Actions - Neurodevelopmental assessment and support

We will make these things happen over the next 5 years:

 

·      Development of peer support around topics such as: understanding neurodivergent identity, neuro-affirmative life skills, understanding autistic burnout and masking, sensory needs, how to assert needs for reasonable adjustments, interoception and identifying emotions, menopause and perimenopause and parenting.

 

·      Increased access to assessment to help people understand their autistic strengths and needs.

 

·      Development of a co-ordinated point of access in order to give information and advice and signpost to services. This service should be led and developed by neurodivergent people.

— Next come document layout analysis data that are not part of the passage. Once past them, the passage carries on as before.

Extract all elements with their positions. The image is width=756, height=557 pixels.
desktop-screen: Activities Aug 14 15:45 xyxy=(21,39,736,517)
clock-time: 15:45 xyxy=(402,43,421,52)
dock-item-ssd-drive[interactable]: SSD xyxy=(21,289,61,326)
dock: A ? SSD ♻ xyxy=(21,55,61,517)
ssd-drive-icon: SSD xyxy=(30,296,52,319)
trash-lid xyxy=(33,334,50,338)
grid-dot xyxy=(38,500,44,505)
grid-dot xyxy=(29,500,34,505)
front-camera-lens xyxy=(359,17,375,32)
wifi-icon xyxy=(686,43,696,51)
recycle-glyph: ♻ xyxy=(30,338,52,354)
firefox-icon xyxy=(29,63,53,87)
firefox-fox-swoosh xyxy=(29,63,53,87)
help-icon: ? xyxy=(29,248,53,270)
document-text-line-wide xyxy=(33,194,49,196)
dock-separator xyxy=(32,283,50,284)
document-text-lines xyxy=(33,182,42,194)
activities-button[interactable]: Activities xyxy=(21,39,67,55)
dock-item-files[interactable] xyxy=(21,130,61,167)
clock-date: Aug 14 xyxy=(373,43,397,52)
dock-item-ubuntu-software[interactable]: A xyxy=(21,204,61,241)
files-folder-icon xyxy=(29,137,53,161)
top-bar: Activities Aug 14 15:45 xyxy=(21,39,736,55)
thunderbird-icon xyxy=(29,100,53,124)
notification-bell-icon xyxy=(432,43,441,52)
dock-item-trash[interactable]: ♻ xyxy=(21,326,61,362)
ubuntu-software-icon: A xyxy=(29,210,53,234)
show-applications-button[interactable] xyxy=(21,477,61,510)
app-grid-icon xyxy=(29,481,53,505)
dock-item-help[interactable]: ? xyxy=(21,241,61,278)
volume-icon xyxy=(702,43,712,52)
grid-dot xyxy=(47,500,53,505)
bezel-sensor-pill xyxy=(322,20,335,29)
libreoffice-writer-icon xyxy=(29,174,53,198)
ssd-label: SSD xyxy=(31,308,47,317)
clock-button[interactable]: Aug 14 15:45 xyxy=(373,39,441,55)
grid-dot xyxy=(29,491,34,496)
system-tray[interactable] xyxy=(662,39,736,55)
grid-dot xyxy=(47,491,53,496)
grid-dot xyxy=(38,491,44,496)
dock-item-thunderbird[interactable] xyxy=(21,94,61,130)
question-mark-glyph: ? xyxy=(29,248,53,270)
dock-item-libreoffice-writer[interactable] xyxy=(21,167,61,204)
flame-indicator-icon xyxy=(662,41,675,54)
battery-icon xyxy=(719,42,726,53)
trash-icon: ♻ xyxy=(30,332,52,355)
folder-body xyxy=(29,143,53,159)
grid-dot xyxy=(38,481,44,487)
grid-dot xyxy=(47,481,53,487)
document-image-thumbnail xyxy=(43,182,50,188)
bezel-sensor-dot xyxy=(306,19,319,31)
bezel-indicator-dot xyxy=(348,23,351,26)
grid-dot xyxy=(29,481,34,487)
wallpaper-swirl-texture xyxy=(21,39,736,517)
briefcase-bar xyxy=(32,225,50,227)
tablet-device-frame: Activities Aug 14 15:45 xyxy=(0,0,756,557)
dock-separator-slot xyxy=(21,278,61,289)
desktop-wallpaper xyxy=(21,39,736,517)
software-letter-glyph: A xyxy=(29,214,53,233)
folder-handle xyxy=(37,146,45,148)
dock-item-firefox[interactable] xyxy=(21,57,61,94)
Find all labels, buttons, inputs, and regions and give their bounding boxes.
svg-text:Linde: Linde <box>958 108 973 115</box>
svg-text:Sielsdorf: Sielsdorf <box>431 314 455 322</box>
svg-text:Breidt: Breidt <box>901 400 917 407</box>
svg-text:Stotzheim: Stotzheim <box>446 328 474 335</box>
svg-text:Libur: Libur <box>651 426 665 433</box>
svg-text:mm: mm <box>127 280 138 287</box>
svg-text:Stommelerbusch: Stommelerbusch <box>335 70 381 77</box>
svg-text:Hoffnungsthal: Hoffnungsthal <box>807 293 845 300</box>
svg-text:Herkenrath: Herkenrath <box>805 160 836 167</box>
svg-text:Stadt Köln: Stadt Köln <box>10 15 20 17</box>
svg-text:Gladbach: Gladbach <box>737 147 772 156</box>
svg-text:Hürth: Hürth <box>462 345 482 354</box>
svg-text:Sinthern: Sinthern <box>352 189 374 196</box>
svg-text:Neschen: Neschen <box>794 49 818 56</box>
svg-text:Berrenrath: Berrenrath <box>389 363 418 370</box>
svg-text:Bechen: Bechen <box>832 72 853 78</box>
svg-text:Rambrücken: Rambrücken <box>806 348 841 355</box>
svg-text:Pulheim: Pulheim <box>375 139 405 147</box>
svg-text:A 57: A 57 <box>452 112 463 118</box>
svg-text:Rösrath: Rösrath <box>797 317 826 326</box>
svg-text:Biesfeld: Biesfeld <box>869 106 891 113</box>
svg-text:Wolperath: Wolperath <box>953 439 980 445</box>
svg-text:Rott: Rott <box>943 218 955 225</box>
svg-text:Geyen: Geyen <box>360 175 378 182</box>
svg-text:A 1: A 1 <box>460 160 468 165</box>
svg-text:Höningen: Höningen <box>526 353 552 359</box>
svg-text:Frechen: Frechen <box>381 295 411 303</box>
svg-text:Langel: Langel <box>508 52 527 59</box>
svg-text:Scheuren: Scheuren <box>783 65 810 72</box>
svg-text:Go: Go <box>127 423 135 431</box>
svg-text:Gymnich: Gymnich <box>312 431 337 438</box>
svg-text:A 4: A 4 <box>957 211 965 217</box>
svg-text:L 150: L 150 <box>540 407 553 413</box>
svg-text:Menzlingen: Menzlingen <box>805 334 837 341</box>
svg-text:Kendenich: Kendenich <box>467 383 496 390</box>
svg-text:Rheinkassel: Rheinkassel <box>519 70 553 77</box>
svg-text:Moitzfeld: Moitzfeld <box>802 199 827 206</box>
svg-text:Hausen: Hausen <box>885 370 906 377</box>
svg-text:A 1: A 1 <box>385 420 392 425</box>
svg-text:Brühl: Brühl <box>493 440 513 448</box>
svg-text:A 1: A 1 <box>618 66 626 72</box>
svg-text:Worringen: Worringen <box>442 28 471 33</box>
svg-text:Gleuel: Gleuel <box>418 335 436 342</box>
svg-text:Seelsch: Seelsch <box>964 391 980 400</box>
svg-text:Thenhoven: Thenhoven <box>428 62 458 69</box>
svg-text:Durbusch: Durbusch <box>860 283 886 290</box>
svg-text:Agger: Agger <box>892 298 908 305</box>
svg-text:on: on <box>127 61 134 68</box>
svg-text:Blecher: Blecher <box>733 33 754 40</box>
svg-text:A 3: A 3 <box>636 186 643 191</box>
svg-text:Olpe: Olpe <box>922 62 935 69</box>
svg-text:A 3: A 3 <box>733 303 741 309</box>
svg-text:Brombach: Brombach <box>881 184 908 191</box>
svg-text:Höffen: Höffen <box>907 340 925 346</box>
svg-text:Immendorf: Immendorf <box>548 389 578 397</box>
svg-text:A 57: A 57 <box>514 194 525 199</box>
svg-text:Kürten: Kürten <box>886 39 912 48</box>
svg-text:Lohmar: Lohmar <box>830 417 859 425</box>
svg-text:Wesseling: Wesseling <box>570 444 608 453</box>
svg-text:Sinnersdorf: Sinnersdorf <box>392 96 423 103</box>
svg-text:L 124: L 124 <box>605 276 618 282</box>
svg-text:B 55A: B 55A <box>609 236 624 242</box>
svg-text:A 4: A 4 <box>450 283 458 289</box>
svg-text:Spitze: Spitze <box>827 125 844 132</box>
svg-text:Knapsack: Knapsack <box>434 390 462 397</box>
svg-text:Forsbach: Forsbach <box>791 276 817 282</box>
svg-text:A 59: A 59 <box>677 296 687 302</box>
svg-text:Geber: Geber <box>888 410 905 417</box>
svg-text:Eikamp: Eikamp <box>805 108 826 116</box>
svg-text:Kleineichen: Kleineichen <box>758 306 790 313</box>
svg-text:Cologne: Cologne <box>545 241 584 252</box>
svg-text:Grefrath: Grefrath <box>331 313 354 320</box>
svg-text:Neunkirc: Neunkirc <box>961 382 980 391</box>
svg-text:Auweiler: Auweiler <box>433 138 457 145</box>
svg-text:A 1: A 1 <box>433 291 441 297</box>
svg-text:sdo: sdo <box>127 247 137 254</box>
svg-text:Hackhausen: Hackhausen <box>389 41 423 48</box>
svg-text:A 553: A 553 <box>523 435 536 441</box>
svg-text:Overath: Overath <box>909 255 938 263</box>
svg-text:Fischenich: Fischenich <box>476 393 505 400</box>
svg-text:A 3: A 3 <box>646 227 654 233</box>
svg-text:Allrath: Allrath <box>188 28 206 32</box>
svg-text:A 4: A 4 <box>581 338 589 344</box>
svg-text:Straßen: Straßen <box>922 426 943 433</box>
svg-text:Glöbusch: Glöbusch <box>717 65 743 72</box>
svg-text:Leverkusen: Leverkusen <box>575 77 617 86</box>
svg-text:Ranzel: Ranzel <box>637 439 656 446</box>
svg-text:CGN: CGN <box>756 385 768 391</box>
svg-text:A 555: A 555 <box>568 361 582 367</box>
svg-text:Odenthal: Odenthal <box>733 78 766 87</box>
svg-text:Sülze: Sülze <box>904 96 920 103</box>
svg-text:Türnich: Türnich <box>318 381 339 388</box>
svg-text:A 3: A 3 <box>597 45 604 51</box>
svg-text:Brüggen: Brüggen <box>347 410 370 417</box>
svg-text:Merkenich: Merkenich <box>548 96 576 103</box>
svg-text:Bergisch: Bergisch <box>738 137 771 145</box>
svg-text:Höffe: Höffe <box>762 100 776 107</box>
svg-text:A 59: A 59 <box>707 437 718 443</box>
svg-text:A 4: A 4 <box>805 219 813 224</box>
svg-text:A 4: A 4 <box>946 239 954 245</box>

This service will develop relationships with existing ethnically and culturally diverse community groups, media outlets and platforms to help expand the opportunities for people to access support.

 

·      Staff across services are proactive in identifying unpaid carers and signposting them to support.

 

·      Statutory and voluntary sector support services build relationships with existing culturally and ethnically diverse community groups to ensure there is a consistent, comprehensive, and broad approach to identifying and addressing cultural sensitivities in service provision. 

 

·      Consideration of how autistic parents can be prioritised (particularly those involved with Childrens’ Services) for neurodevelopmental assessment and support.

 

·      Clear information about the steps of accessing support and/or assessment, and what is involved available online. Exploration of how people can be supported whilst they are waiting for services.